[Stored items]
──────────

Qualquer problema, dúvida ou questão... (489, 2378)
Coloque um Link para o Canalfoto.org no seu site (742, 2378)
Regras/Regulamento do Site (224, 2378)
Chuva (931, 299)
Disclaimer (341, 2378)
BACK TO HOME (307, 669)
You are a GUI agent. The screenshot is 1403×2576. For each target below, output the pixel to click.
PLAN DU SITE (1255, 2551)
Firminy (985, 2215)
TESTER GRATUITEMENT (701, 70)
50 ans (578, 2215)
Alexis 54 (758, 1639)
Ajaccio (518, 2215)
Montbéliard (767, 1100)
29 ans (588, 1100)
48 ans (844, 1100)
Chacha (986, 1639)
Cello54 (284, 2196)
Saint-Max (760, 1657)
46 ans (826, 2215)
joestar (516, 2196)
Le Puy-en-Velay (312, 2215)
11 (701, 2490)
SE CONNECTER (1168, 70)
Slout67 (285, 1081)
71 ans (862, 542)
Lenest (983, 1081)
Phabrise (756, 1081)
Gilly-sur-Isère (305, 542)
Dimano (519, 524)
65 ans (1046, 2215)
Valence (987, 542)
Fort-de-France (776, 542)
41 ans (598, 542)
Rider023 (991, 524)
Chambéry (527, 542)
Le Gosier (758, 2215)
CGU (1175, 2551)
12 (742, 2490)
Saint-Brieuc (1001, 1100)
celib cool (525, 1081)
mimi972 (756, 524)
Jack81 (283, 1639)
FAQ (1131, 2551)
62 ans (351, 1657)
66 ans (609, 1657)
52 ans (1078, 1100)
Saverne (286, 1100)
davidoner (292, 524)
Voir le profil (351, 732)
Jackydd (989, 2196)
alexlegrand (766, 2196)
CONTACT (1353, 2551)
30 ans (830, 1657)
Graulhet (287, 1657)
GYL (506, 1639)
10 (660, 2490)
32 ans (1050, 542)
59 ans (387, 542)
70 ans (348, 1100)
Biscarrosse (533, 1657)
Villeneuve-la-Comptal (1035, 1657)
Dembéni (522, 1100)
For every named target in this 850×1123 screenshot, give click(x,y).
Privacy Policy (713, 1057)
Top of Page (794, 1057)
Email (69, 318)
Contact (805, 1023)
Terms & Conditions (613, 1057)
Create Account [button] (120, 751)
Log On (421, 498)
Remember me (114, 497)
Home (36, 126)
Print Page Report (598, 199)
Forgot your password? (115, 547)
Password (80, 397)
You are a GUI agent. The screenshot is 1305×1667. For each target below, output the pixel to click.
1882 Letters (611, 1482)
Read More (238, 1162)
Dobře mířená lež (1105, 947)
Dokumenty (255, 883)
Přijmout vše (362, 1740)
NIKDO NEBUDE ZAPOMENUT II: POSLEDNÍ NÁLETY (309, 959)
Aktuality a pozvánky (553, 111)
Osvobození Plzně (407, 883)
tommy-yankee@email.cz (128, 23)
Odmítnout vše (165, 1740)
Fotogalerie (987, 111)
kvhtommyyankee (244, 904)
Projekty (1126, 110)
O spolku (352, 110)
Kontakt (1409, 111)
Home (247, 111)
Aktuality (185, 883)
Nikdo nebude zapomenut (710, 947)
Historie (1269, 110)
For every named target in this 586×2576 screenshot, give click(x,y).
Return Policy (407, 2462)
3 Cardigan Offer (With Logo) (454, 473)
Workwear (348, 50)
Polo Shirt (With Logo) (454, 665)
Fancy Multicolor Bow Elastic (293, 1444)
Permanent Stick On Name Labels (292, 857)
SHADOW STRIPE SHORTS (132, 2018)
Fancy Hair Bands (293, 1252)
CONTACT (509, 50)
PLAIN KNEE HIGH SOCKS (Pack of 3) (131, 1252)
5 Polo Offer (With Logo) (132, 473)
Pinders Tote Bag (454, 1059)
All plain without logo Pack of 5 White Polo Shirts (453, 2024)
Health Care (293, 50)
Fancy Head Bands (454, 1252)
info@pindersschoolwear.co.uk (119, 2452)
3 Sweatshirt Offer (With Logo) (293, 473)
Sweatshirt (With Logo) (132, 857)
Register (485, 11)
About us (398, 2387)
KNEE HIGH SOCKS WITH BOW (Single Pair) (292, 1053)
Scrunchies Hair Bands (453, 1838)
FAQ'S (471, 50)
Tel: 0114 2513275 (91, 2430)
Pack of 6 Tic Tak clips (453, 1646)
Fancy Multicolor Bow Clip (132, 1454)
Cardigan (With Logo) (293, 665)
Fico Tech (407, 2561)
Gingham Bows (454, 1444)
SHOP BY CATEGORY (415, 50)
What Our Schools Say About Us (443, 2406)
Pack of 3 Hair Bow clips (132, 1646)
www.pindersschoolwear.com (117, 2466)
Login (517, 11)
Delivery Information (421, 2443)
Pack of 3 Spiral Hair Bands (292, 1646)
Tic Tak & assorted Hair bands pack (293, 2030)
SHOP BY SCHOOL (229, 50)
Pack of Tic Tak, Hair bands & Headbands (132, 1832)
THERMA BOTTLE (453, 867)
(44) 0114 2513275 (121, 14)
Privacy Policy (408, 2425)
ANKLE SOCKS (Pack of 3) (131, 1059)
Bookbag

──────────

**WHAT YOU HAVE TO DO**
Start with the first line of the data and print every line exactly. The line containing "Chacha (986, 1639)" is the last one to include.

**TASK RESULT**
Qualquer problema, dúvida ou questão... (489, 2378)
Coloque um Link para o Canalfoto.org no seu site (742, 2378)
Regras/Regulamento do Site (224, 2378)
Chuva (931, 299)
Disclaimer (341, 2378)
BACK TO HOME (307, 669)
You are a GUI agent. The screenshot is 1403×2576. For each target below, output the pixel to click.
PLAN DU SITE (1255, 2551)
Firminy (985, 2215)
TESTER GRATUITEMENT (701, 70)
50 ans (578, 2215)
Alexis 54 (758, 1639)
Ajaccio (518, 2215)
Montbéliard (767, 1100)
29 ans (588, 1100)
48 ans (844, 1100)
Chacha (986, 1639)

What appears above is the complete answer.